With the addition of Laxey and Port Erin to the “ten years on” project, we now have over 300 comparisons of shops and their workers in the project which began in 2011 in Peel recording all businesses and many shop owners and workers. This feels now like a really substantial project that is already of great interest in bringing awareness of the economic and social changes that are taking place on the Island. It’s also now an impressive starting point from which hopefully it can be extended both laterally to include more towns and villages and longitudinally to be repeated again in another ten years and beyond. The value and interest can only increase over time.
Laxey and Port Erin were both added in the summer of 2022 and comparisons made with ten years earlier. I was again impressed, (and relieved!), by the friendliness of all the people I encountered during the fieldwork. My visits are almost always unexpected, which helps with the objective to capture a real snapshot of life, just as it is, and also keeps the costs much lower than they would be if appointments were to be made with everyone in advance. I’m always surprised how willing people are to stop their work for a few moments to be photographed. Yes there’s an element of pride in their work and their business that they are eager to be recorded in this way, but it is also a disruption to their work that I don’t underestimate.
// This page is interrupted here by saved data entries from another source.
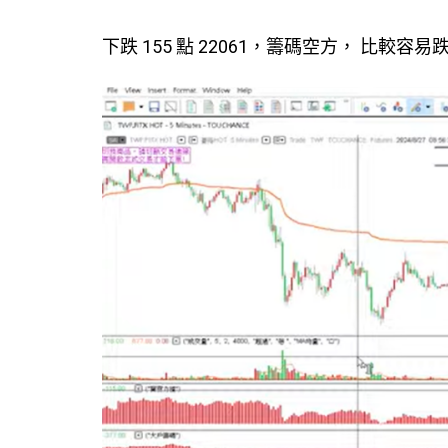
下跌 155 點 22061，籌碼空方， 比較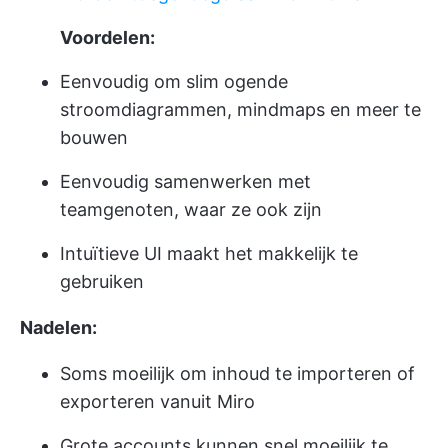
Voordelen:
Eenvoudig om slim ogende
stroomdiagrammen, mindmaps en meer te
bouwen
Eenvoudig samenwerken met
teamgenoten, waar ze ook zijn
Intuïtieve UI maakt het makkelijk te
gebruiken
Nadelen:
Soms moeilijk om inhoud te importeren of
exporteren vanuit Miro
Grote accounts kunnen snel moeilijk te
Often the first person I speak to will want to gather together colleagues to be in the photograph, sometimes for moral support, but also to more fully represent the business and its workers. On occasion my first contact will suggest that the owner or manager of the business should be the one in the photograph, but it’s not my aim that all the businesses should be represented by the boss. To capture a real and representative picture of working life, the front line workers are equally important for this project.
In many businesses I had the privilege to capture the same person as in 2012. This is always a special moment when I arrive on premises to find someone I recognise and try to persuade them to repeat the photograph. No-one believes it has already been ten years since my last visit. In Port Erin there was a notably higher number of the same people I re-encountered, no less than 20 if we include, in one instance, the same customer on both occasions, that’s almost a quarter!
It’s also great to observe the changes that take place: almost one-third of businesses in Port Erin were new in the last ten years and a quarter in Laxey. It’s hard to be definitive about trends, but there does seem to be a noticeable, and perhaps not surprising, shift towards health/leisure and eating-out establishments. Similarly where businesses have disappeared, there’s a wide variation in business-type and reasons for closing, but there is some evidence of a shift from high street to online activity: banks and betting shops have disappeared completely from two of the three towns and villages included in the project, with just one bank now remaining in Port Erin; one estate agent has also changed to online-only activity in recent times.
The highlights for me in this work are always the most-human moments: I photographed Olga working in Age Concern in 2012 at age 86. Perhaps already the oldest worker in the village, who would have thought I’d find her again still working in the same shop (further along the same street) this year? Thank you Olga for agreeing again to be in the project! In the aptly named New Generation in Port Erin, I photographed four generations of the same family. At Bridge Bookshop in Port Erin a babe-in-arms photographed ten years ago, was this year standing at the same height as his mum in the photo. I can’t pretend that repeating the same task over 300 times doesn’t present any moments of tedium, but these real human moments, and there are many more than mentioned here, are when the project really comes to life and its value becomes most apparent.
I’ve also enjoyed seeing the emergence of new kinds of businesses, where sometimes younger, and always enterprising, people are introducing something different to the high street, such as a sustainable high-end restaurant in the form of Pippa Lovell at Versa in Port Erin, and the new chain of cafes and manufacturing of ice cream in Laxey and Dhoon in the form of the Shed, Little Shed, and Frozzd. The Shed is an example too of creative new use of old buildings such as public shelters, which also includes Rushen Heritage Trust and Paddleboards in Port Erin.
Whilst this project obviously documents change over the last ten years, the act of carrying out the photography also brings to light future changes. Several people I photographed were aware that their business would be closing in the near future, sometimes for a positive reason such as retirement or wanting to do something different. But sometimes because of an awareness that their business was not flourishing and its days may be numbered, or sometimes because managers had suspicion that higher authorities may make a decision to close their branch, or essential government support may not continue. These are the delicate moments where, in most cases, people have still shown the grace and generosity to stand for a photograph for me. Some of those businesses that I photographed only a few months ago have now left the high street. It’s in these cases especially where I’m also grateful to the sponsors of the project for enabling the work to be carried out as there is not always an apparent benefit to the business to take part and it needs awareness of the future historical interest of the project to clinch the “deal”.